KSH: Sure. That’s a CNF piece. My parents divorced when I was ten. That’s where some of the sadness that you sense probably comes from. My brother was from my mother’s second marriage, and the family never really fell back together as a cohesive unit after the divorce.
After my mother divorced her second husband, I was responsible for my brother when she was working. So there I was, the responsible adult, and then my brother had a serious accident. It was absolutely devastating. It was hard story for me to write, and a hard one for my brother to read.
DG: You told your brother about the story before it was published. Is that something that you do with most of the characters you write about?
KSH: No. I always try to write mindfully. I don’t want to hurt anyone’s feelings or go behind anybody’s back. On the other hand, I think as writers we have to be honest, have to be true. We have difficult stories to tell. Sometimes, my stories are straight fiction. Other times, I may take a factual element but fictionalize it, so it takes away some of the sting or stigma. And sometimes I just go for it and write straight CNF.
DG: There’s a sultriness to your writing, a sensuality, a mix of desire and danger, as in Three-Legged: “I might always have wondered how it would feel to touch your smooth chest slick with sweat in the still night, to hear your voice thrumming with want, feel your body vine around mine, fall into sleep already yearning for more.” I found myself wondering if you read a lot of poetry or write poetry?
KSH: Both. I have never formally studied poetry, but I love it. I subscribe to Rattle, which sends out a poem a day. I usually start my day by reading those. One of the things that attracts me to flash fiction is that it straddles that line between traditional prose and poetry.
DG: You write a lot about place as well. New Mexico appears in a bunch of these stories. And Lebanon. I especially loved “Snake, Taos, New Mexico,” which was nominated for Best Small Fictions, and “Banging Pots and Pans,” nominated for both a Pushcart and for Best American Food Writing. Neither of these two stories could have taken place anywhere else.
KSH: I lived in the Middle East and studied Middle Eastern history and languages. My husband’s from Lebanon, and we went back and lived there for several years after we both graduated. I have a very deep connection to the area, and my mother-in-law was one of those strong women you asked about, a very powerful woman—she’s in “Banging Pots and Pans.”

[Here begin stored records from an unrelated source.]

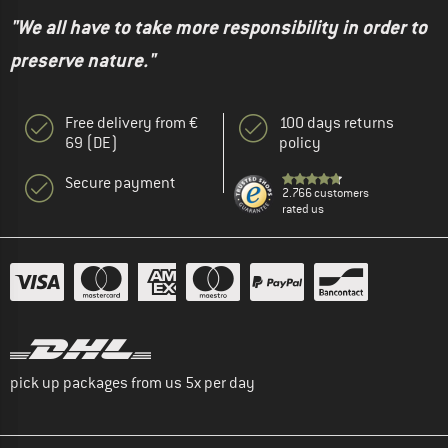
"We all have to take more responsibility in order to
preserve nature."
Free delivery from €
100 days returns
69 (DE)
policy
Secure payment
2.766 customers
rated us
pick up packages from us 5x per day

When my dad remarried, he and his second wife bought an old camper and drove out to New Mexico. They ended up settling in the mountains north of Taos and lived there until my dad died 15 years ago. So northern New Mexico is another deep influence in my life and is very dear to my heart.
DG: Kathryn, I love the title of the collection. How did you come up with Wolfsong?
KSH: So, none of the stories in the book is called Wolfsong, but you may have noticed that a number of them feature or have a dog in one guise or another. My little dog, Kaya, in spite of being cute and curly-tailed, can be quite fierce. Shiba Inu’s are hunting dogs, so she’s a huntress and can be ferocious and fearless but also extremely protective, loving, and tender, as can wolves. It struck me that this is also true of a lot of the female characters in the stories. They have all these different qualities, wolf-like qualities. Ariana Den Bleyker (the publisher) and I batted this idea around, and eventually, the concept and the name Wolfsong came together.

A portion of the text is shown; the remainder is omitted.